Due to high demands, I will begin to organize another group buy sooner than planned as the beginning of Fall group buy. PM me what your interested in getting while I recover from my vaca. I will post pics of the incredible oysters we were picking and eating straight off the beach. Just a little lemon and Tabasco Sauce was needed


----------



## Ebi-Ken (Jul 9, 2010)

will finally have some time tomorrow to update this thread further. The order is drawing close to being able to ship. I will update with some plants and some ebiken shrimp products including my hand made shrimp net as well! Very customizable and its fixed size but custom length.

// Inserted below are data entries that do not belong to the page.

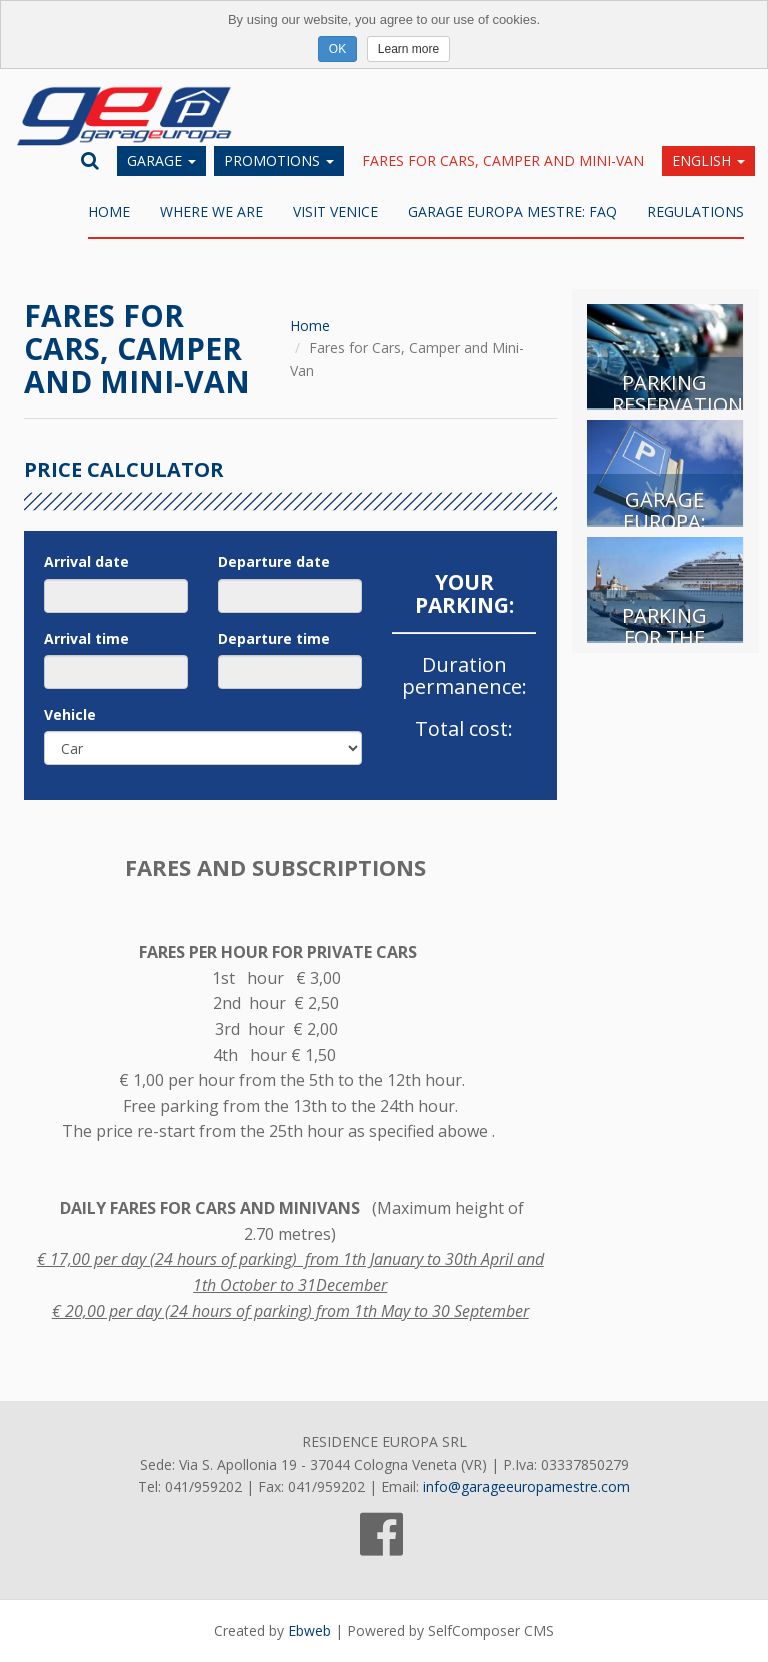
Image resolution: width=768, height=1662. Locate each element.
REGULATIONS (695, 211)
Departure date (274, 561)
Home (109, 211)
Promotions (279, 160)
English (708, 160)
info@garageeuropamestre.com (526, 1486)
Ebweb (309, 1630)
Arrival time (86, 638)
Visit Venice (335, 211)
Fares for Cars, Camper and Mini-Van (503, 160)
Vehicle (70, 714)
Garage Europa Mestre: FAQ (512, 211)
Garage (161, 160)
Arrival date (86, 561)
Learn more (408, 49)
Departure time (274, 638)
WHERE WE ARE (211, 211)
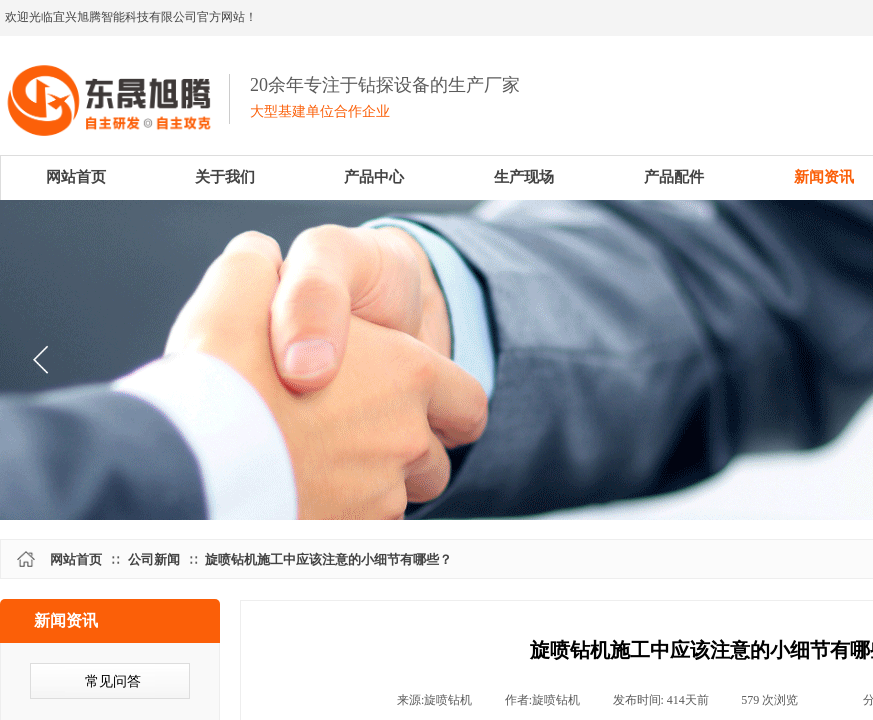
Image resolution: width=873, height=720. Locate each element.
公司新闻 (154, 559)
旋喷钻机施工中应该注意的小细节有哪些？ (328, 559)
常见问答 (113, 681)
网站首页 (76, 559)
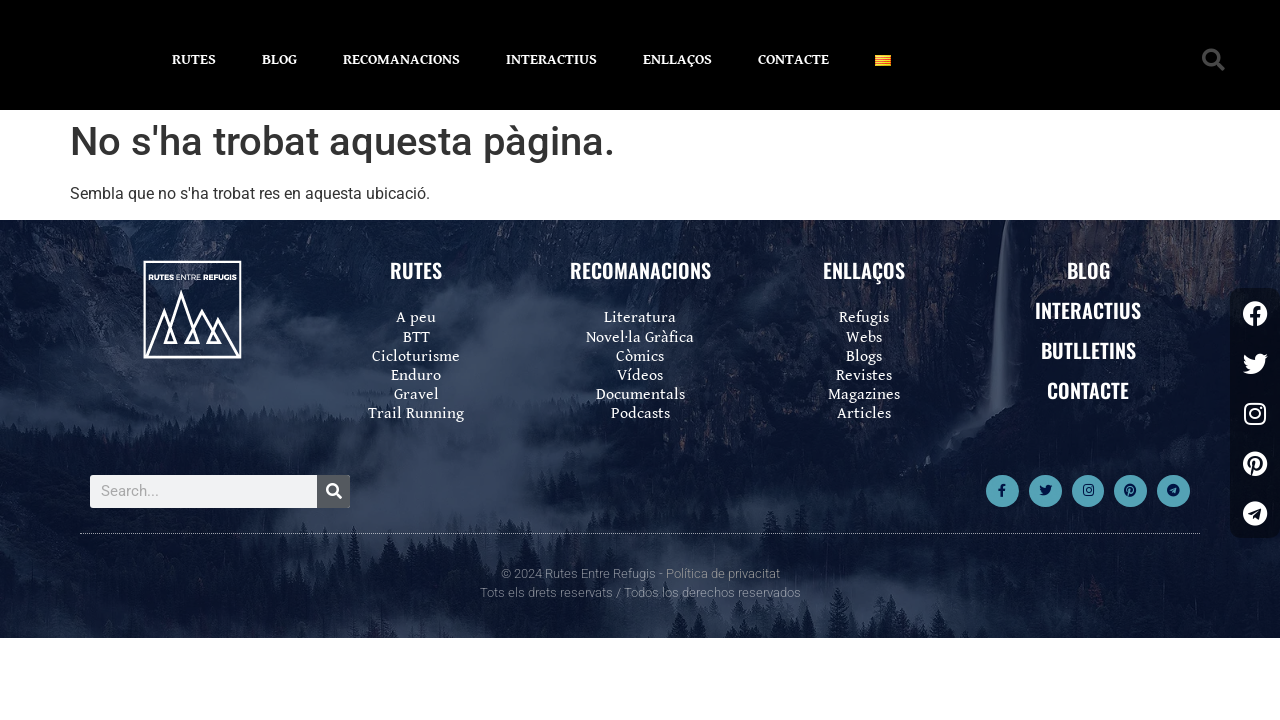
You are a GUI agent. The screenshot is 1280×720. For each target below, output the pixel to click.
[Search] (333, 491)
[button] (1213, 60)
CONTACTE (793, 59)
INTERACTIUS (551, 59)
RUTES (194, 59)
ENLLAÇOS (677, 59)
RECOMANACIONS (401, 59)
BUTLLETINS (1088, 350)
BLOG (279, 59)
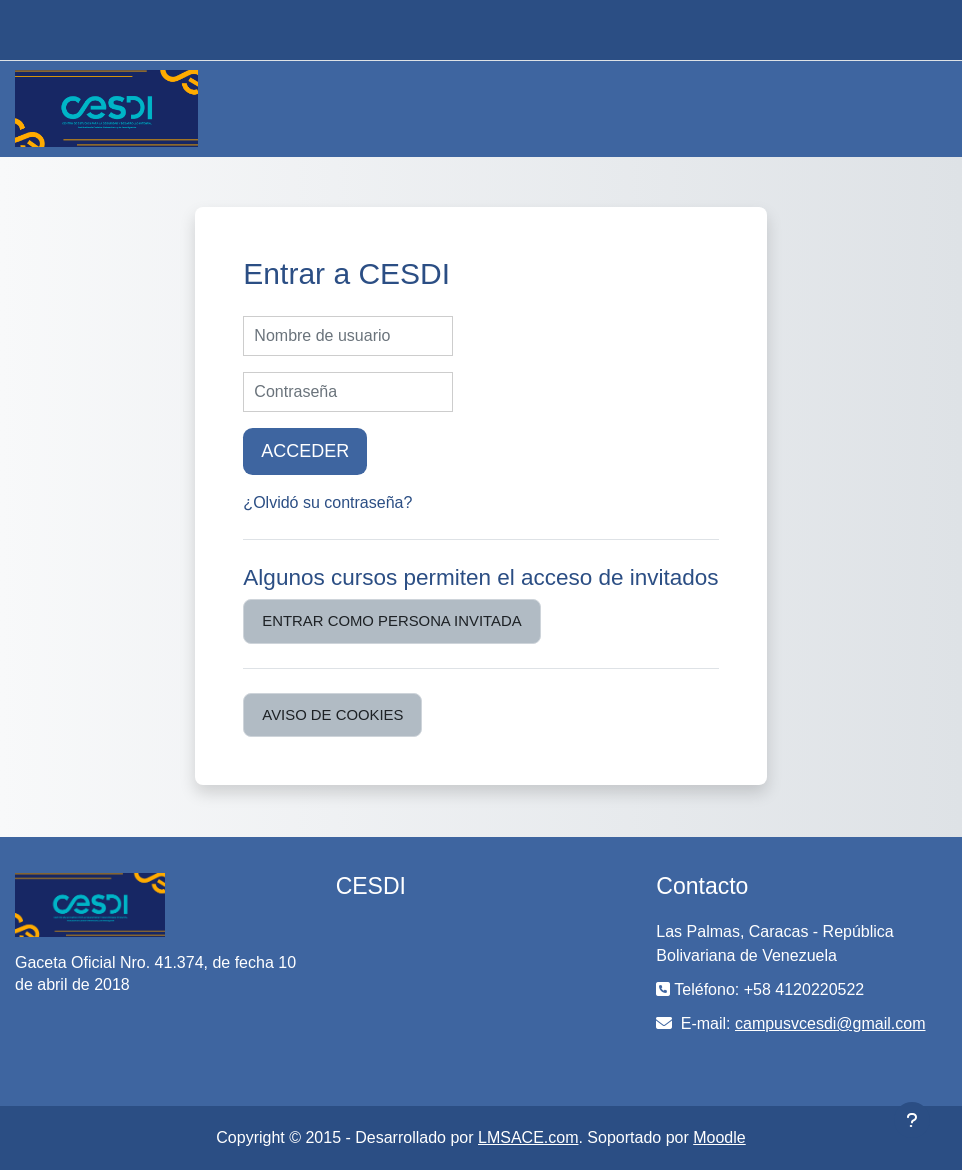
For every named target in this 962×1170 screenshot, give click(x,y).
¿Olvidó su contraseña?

Matthew has seen my trips picture of mouthwatering oysters =)


----------



## srolls (Apr 25, 2010)

Ebi-Ken said:


> will finally have some time tomorrow to update this thread further. The order is drawing close to being able to ship. I will update with some plants and some ebiken shrimp products including my hand made shrimp net as well! Very customizable and its fixed size but custom length.
> 
> Matthew has seen my trips picture of mouthwatering oysters =)


where my oysters  hope you had a good vacation. and nice plants?


----------



## Ebi-Ken (Jul 9, 2010)

This group buy will be onhold for the next 1-2 weeks. My most beloved grandmother has just passed away this morning. I have found evidence of possible foul play amongst the nurses in the home care facility and will not be mentally able to focus on anything else.


----------



## bettaforu (Sep 6, 2009)

Agghhh Frank I am sooo very sorry for your loss!

I too have found some very disturbing things going on in LTC facilities. IF you can prove it go for it...

We think our aged loved ones will be looked after the same way we would do if we could, but unfortunately in todays world that is NOT the case.

My sincere condolences on the loss. Im sure she's in a much better place now!


----------